Se há um ano pouquíssimas pessoas sabiam nomear laboratórios produtores de vacina, em 2020, marcas como AstraZeneca, Moderna e Sinovac entraram para o vocabulário do dia a dia. Embora essas sejam as desenvolvedoras de alguns dos imunizantes mais aguardados para combater a pandemia da covid-19, elas não são únicas. Um levantamento da Coalition for Epidemic Preparedness Innovation (CEPI), coalizão de cientistas focada em novas tecnologias para enfrentamento de doenças contagiosas, contabilizou mais de 300 substâncias sendo investigadas. O Brasil não está de fora. Além de participar dos testes das multinacionais, universidades e institutos de pesquisa do país buscam criar vacinas para o Sars-CoV-2 100% nacionais.

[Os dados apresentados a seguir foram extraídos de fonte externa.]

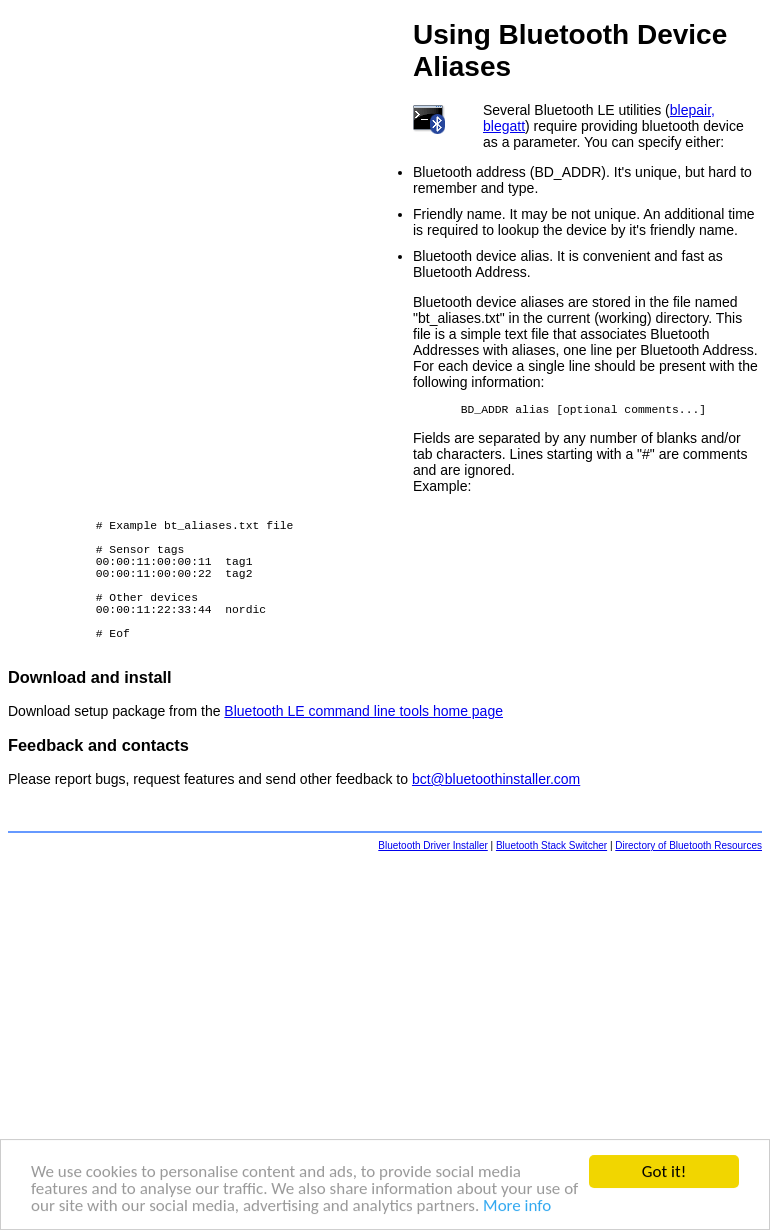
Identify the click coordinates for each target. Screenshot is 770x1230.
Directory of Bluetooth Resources (688, 884)
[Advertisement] (385, 1044)
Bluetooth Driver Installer (433, 884)
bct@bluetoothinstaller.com (496, 818)
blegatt (504, 126)
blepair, (692, 110)
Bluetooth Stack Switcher (551, 884)
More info (517, 1206)
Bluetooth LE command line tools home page (363, 750)
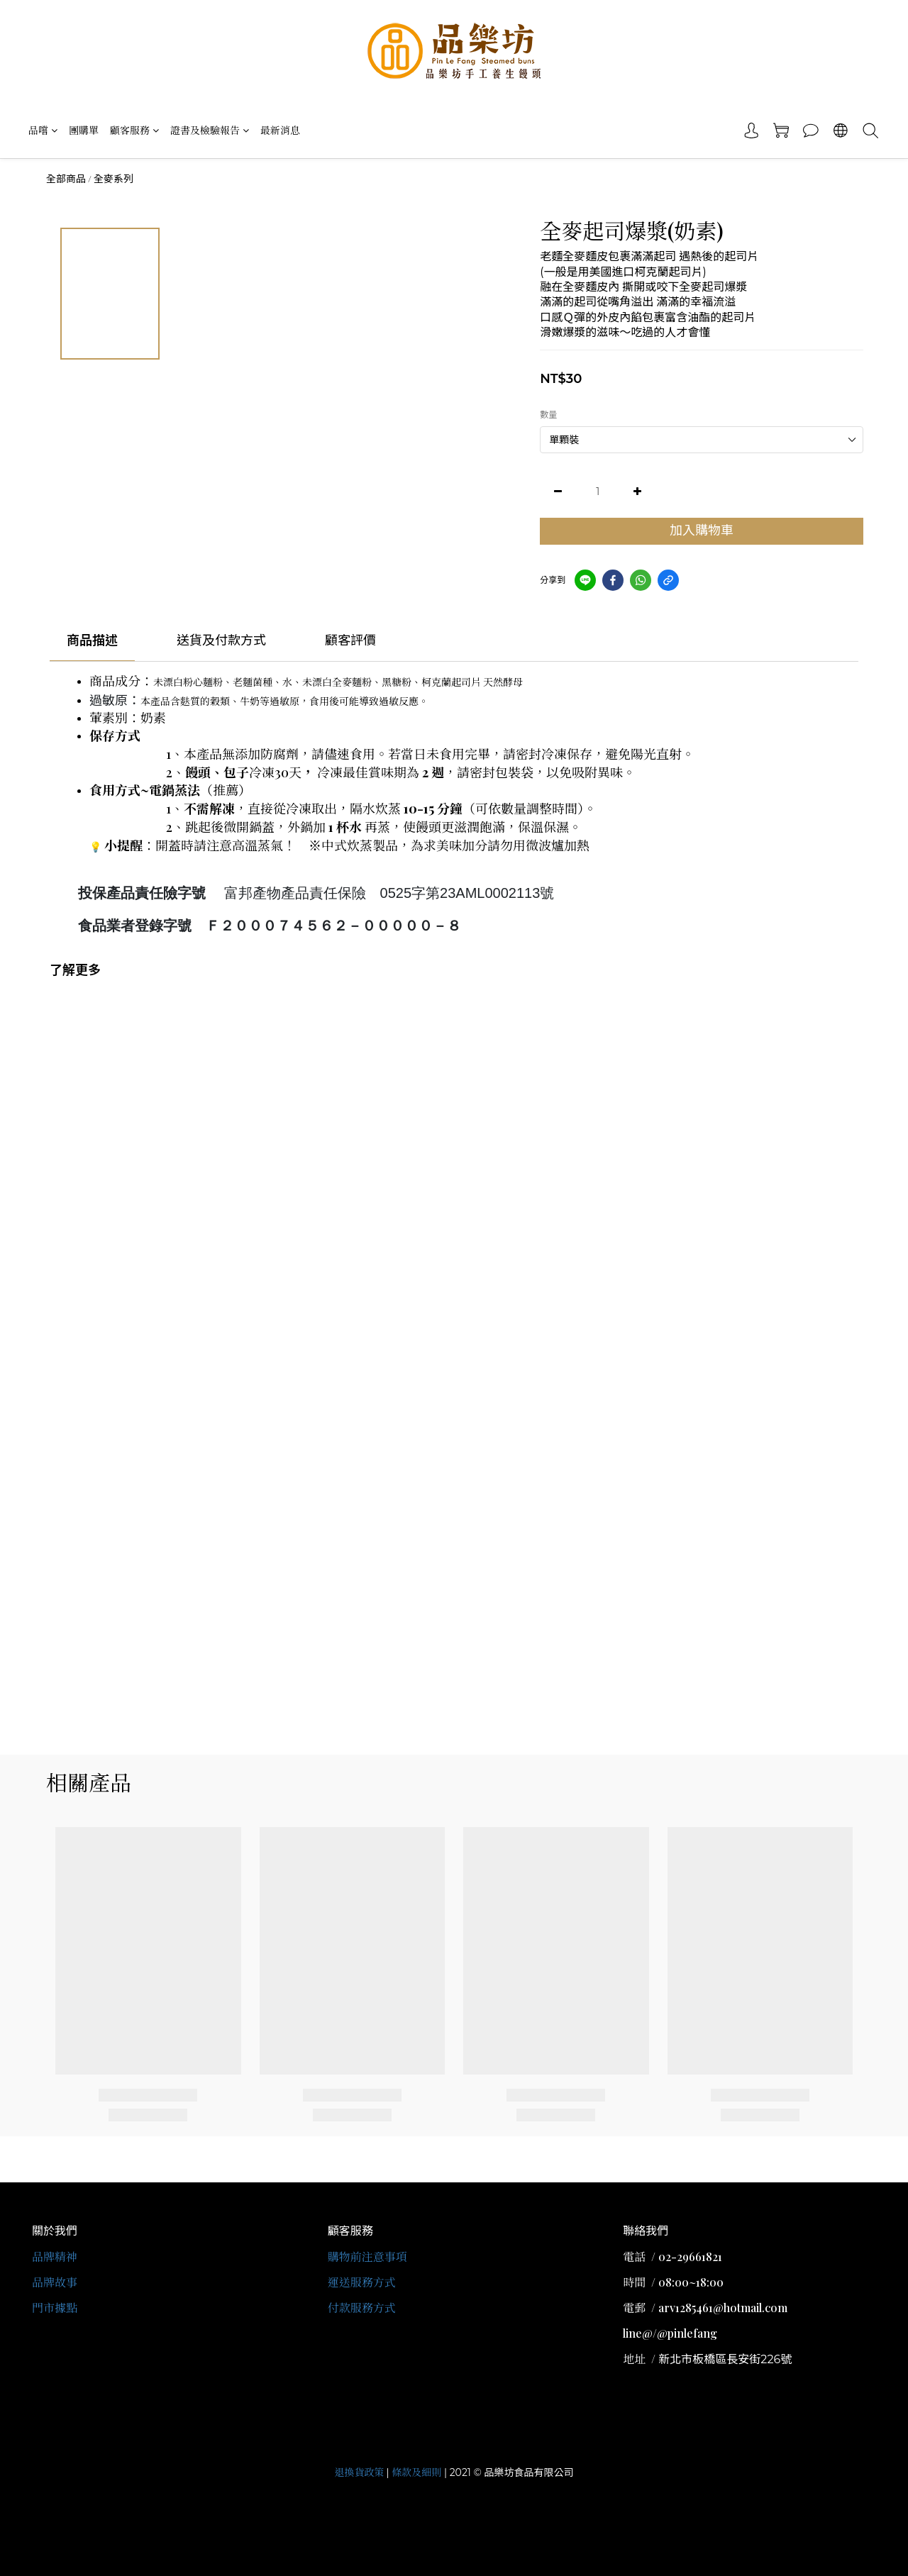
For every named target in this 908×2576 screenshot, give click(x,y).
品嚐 (42, 130)
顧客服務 (134, 130)
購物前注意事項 (367, 2256)
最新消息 (280, 130)
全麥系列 (113, 178)
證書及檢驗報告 (209, 130)
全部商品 (66, 178)
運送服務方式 (362, 2282)
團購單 (84, 130)
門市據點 (54, 2307)
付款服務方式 (362, 2307)
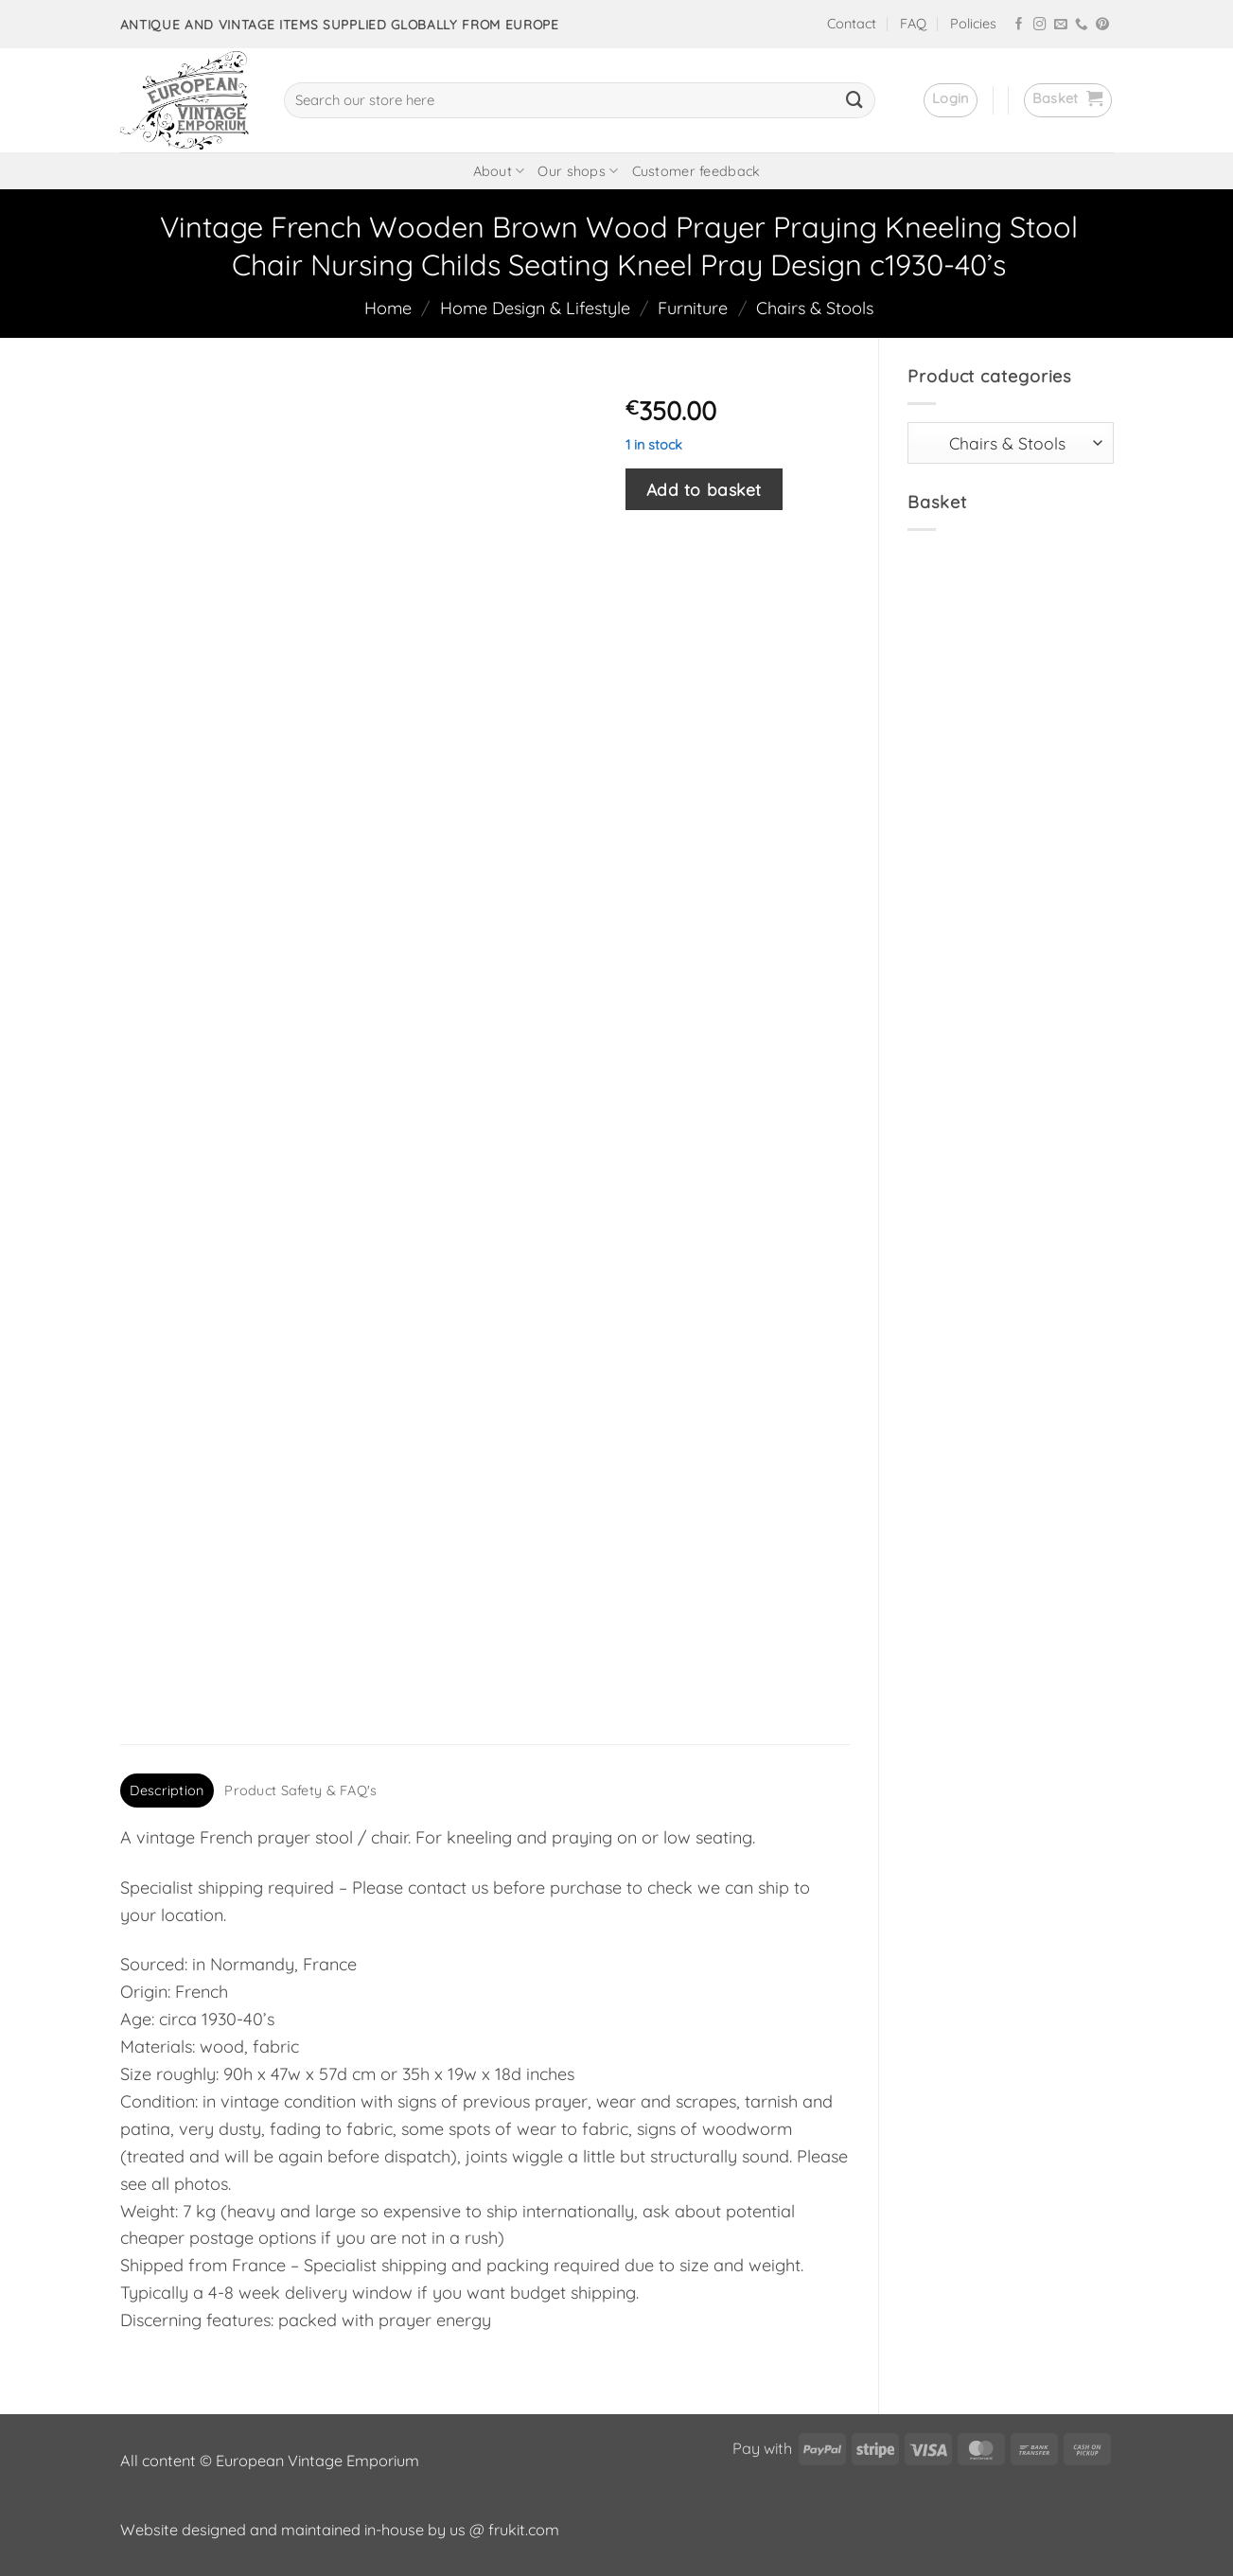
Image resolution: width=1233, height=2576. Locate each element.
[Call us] (1081, 25)
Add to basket (704, 489)
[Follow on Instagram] (1040, 25)
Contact (851, 23)
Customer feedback (696, 171)
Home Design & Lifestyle (535, 308)
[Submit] (854, 100)
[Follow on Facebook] (1019, 25)
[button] (951, 100)
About (499, 171)
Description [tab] (166, 1790)
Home (388, 308)
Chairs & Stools (814, 308)
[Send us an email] (1060, 25)
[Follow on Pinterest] (1102, 25)
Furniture (693, 308)
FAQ (913, 23)
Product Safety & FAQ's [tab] (300, 1790)
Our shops (577, 171)
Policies (973, 23)
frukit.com (523, 2529)
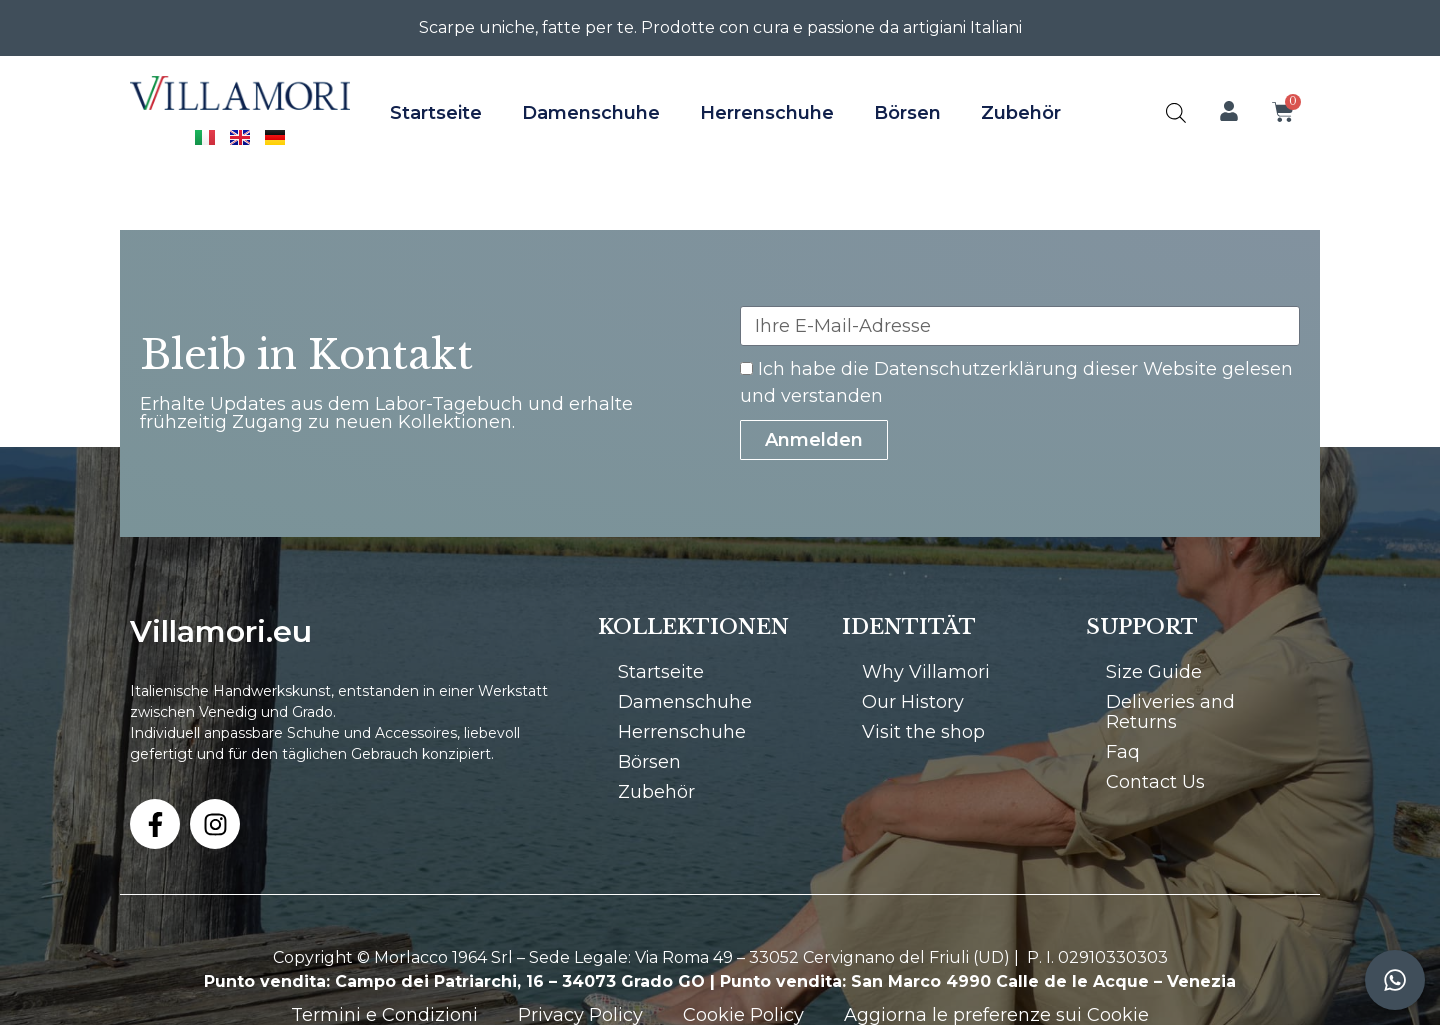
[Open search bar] (1176, 112)
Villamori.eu (221, 631)
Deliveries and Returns (1170, 712)
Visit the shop (923, 732)
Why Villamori (926, 672)
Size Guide (1154, 672)
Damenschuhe (591, 113)
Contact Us (1155, 782)
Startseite (436, 113)
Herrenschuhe (767, 113)
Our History (913, 702)
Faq (1123, 752)
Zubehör (1021, 113)
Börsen (907, 113)
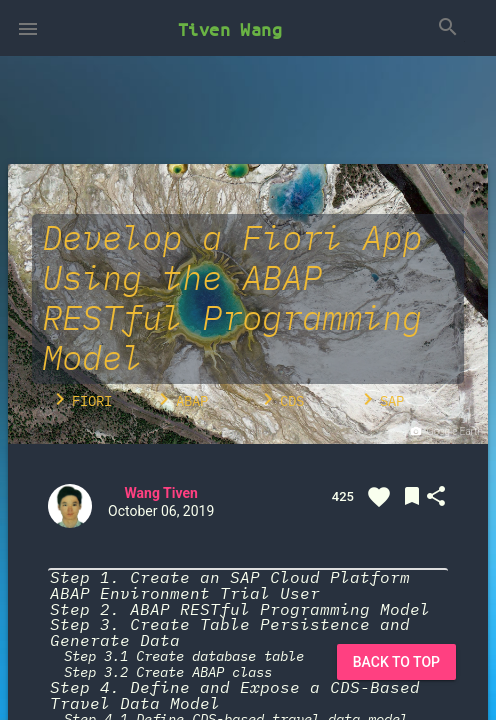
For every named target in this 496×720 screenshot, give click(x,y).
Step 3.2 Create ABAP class (168, 672)
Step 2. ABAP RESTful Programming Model (240, 610)
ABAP (180, 399)
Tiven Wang (230, 29)
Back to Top (396, 662)
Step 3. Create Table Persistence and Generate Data (230, 633)
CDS (280, 399)
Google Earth (445, 432)
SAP (380, 399)
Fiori (80, 399)
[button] (28, 28)
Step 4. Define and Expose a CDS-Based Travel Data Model (235, 696)
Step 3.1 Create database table (184, 656)
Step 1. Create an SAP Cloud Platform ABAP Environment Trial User (230, 586)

Com investimentos de agências financiadoras, como a Fundação de Amparo à Pesquisa do Estado de São Paulo (Fapesp), e do Ministério de Ciência e Tecnologia, os cientistas trabalham em vacinas que usam diferentes plataformas e, mesmo atrás dos laboratórios estrangeiros, tanto no que diz respeito a orçamento quanto à fase em que se encontram os estudos, a maioria espera começar os testes em humanos em 2021. “A ciência brasileira tem mostrado uma capacidade desproporcional ao investimento que recebe”, diz o virologista Flávio Fonseca, da Universidade Federal de Minas Gerais (UFMG).
Fonseca e o imunologista Ricardo Gazzinelli estão à frente do desenvolvimento de uma vacina, em parceria com a Ficocruz-Minas e o Instituto Butantan (SP), que usa o vírus da influenza atenuado, no qual é inserida a proteína spike, do Sars-CoV-2. A ideia é oferecer uma dupla proteção, estimulando o organismo a produzir anticorpos neutralizantes tanto contra a gripe quanto contra a covid-19. Além do grupo mineiro, somente uma equipe alemã testa uma estratégia semelhante.
Assim como as demais pesquisas brasileiras de uma vacina para a covid-19, a da UFMG está em fase pré-clínica, com testes em animais. Por enquanto, os cientistas demonstraram que a fórmula funciona em camundongos. Porém, ainda é preciso checar se, na presença do vírus, os anticorpos são capazes de destruir o Sars-CoV-2. A expectativa de Fonseca é iniciar essa etapa em outubro. “Mas, enfrentamos uma série de problemas. Não temos um laboratório III, que é o nível de segurança necessário para testes mais complexos com vírus”, diz. Apesar disso, o cientista espera que os ensaios com humanos comecem no próximo ano e que as pesquisas com voluntários terminem em meados de 2022.
Flávio Fonseca destaca que, mesmo se outras vacinas começarem a ser comercializadas enquanto os imunizantes brasileiros ainda estão em fase de testes, é preciso ter diversas opções, ainda mais quando se fala de uma pandemia. A Organização Mundial da Saúde (OMS) alertou diversas vezes que a covid-19 poderá ser sazonal, assim como a influenza, o que exigirá um protocolo de vacinação periódico. “Temos de ter o mínimo de poder de autossuficiência. O Brasil não pode mais ser um país consumidor de tecnologia. A pandemia mostrou o preço disso”, afirma.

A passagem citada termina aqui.